== Segment start ==

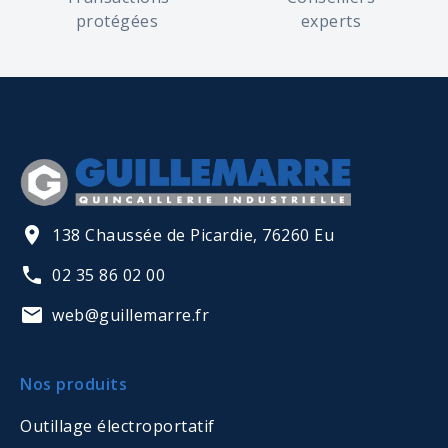
protégées
experts
138 Chaussée de Picardie, 76260 Eu
02 35 86 02 00
web@guillemarre.fr
Nos produits
Outillage électroportatif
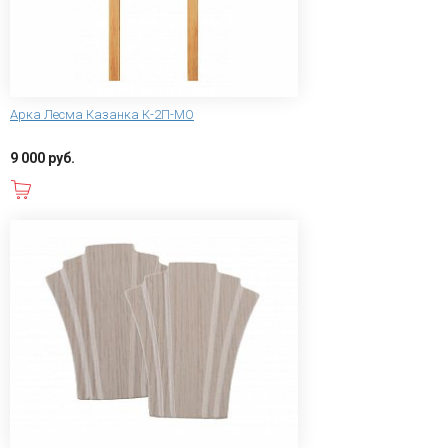
Арка Лесма Казанка К-2П-МО
9 000 руб.
В корзину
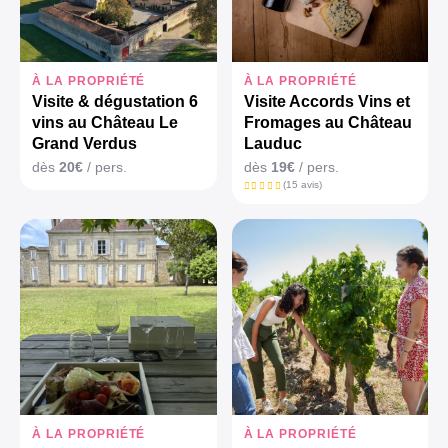
À LA PROPRIÉTÉ
À LA PROPRIÉTÉ
Visite & dégustation 6
Visite Accords Vins et
vins au Château Le
Fromages au Château
Grand Verdus
Lauduc
dès
20€
/ pers.
dès
19€
/ pers.
(15 avis)
À LA PROPRIÉTÉ
À LA PROPRIÉTÉ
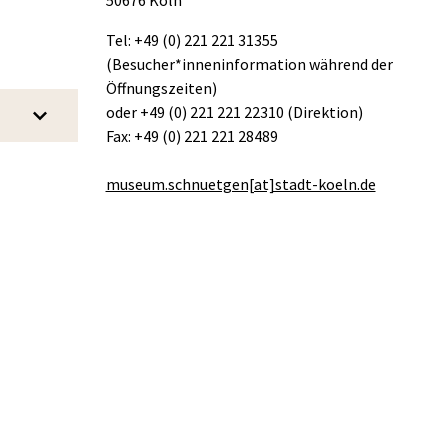
50676 Köln
Tel: +49 (0) 221 221 31355
(Besucher*inneninformation während der
Öffnungszeiten)
oder +49 (0) 221 221 22310 (Direktion)
Fax: +49 (0) 221 221 28489
museum.schnuetgen[at]stadt-koeln.de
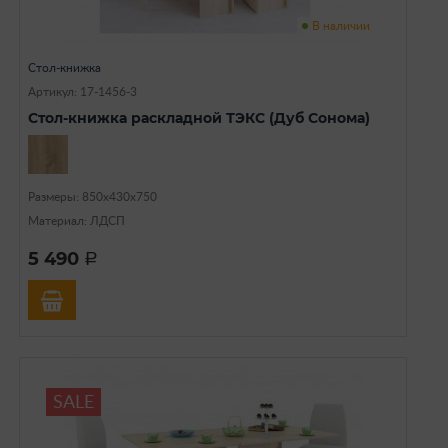
В наличии
Стол-книжка
Артикул: 17-1456-3
Стол-книжка раскладной ТЭКС (Дуб Сонома)
Размеры: 850х430х750
Материал: ЛДСП
5 490
a
SALE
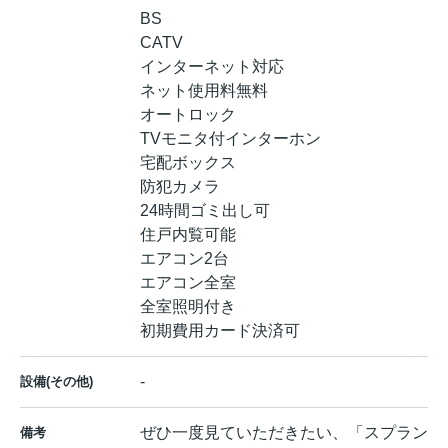
BS
CATV
インターネット対応
ネット使用料無料
オートロック
TVモニタ付インターホン
宅配ボックス
防犯カメラ
24時間ゴミ出し可
住戸内覧可能
エアコン2台
エアコン全室
全室照明付き
初期費用カード決済可
-
設備(その他)
ぜひ一度見ていただきたい、「スプラン
備考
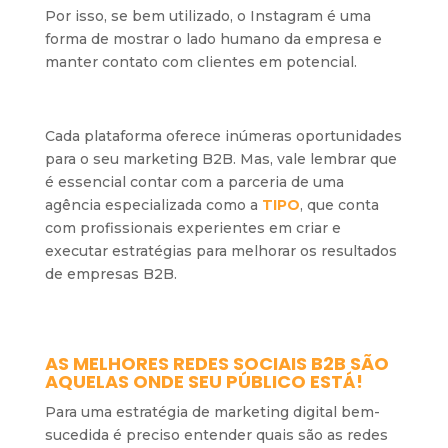
Por isso, se bem utilizado, o Instagram é uma
forma de mostrar o lado humano da empresa e
manter contato com clientes em potencial.
Cada plataforma oferece inúmeras oportunidades
para o seu marketing B2B. Mas, vale lembrar que
é essencial contar com a parceria de uma
agência especializada como a
TIPO
, que conta
com profissionais experientes em criar e
executar estratégias para melhorar os resultados
de empresas B2B.
AS MELHORES REDES SOCIAIS B2B SÃO
AQUELAS ONDE SEU PÚBLICO ESTÁ!
Para uma estratégia de marketing digital bem-
sucedida é preciso entender quais são as redes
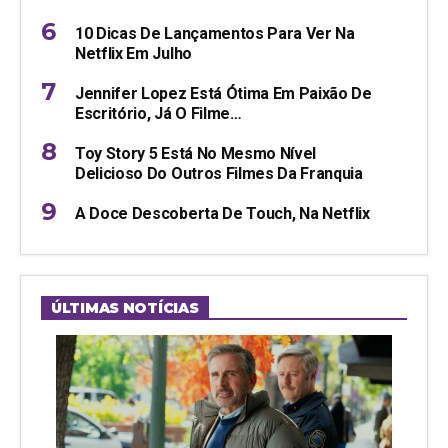
10 Dicas De Lançamentos Para Ver Na
Netflix Em Julho
Jennifer Lopez Está Ótima Em Paixão De
Escritório, Já O Filme…
Toy Story 5 Está No Mesmo Nível
Delicioso Do Outros Filmes Da Franquia
A Doce Descoberta De Touch, Na Netflix
ÚLTIMAS NOTÍCIAS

== Segment end ==

About this exercise: The entries above should be given again exactly, minus any pictures.

Expected output:
protégées
experts
138 Chaussée de Picardie, 76260 Eu
02 35 86 02 00
web@guillemarre.fr
Nos produits
Outillage électroportatif
Арка Лесма Казанка К-2П-МО
9 000 руб.
В корзину
À LA PROPRIÉTÉ
À LA PROPRIÉTÉ
Visite & dégustation 6
Visite Accords Vins et
vins au Château Le
Fromages au Château
Grand Verdus
Lauduc
dès
20€
/ pers.
dès
19€
/ pers.
(15 avis)
À LA PROPRIÉTÉ
À LA PROPRIÉTÉ
50676 Köln
Tel: +49 (0) 221 221 31355
(Besucher*inneninformation während der
Öffnungszeiten)
oder +49 (0) 221 221 22310 (Direktion)
Fax: +49 (0) 221 221 28489
museum.schnuetgen[at]stadt-koeln.de
В наличии
Стол-книжка
Артикул: 17-1456-3
Стол-книжка раскладной ТЭКС (Дуб Сонома)
Размеры: 850х430х750
Материал: ЛДСП
5 490
a
SALE
BS
CATV
インターネット対応
ネット使用料無料
オートロック
TVモニタ付インターホン
宅配ボックス
防犯カメラ
24時間ゴミ出し可
住戸内覧可能
エアコン2台
エアコン全室
全室照明付き
初期費用カード決済可
-
設備(その他)
ぜひ一度見ていただきたい、「スプラン
備考
Por isso, se bem utilizado, o Instagram é uma
forma de mostrar o lado humano da empresa e
manter contato com clientes em potencial.
Cada plataforma oferece inúmeras oportunidades
para o seu marketing B2B. Mas, vale lembrar que
é essencial contar com a parceria de uma
agência especializada como a
TIPO
, que conta
com profissionais experientes em criar e
executar estratégias para melhorar os resultados
de empresas B2B.
AS MELHORES REDES SOCIAIS B2B SÃO
AQUELAS ONDE SEU PÚBLICO ESTÁ!
Para uma estratégia de marketing digital bem-
sucedida é preciso entender quais são as redes
10 Dicas De Lançamentos Para Ver Na
Netflix Em Julho
Jennifer Lopez Está Ótima Em Paixão De
Escritório, Já O Filme…
Toy Story 5 Está No Mesmo Nível
Delicioso Do Outros Filmes Da Franquia
A Doce Descoberta De Touch, Na Netflix
ÚLTIMAS NOTÍCIAS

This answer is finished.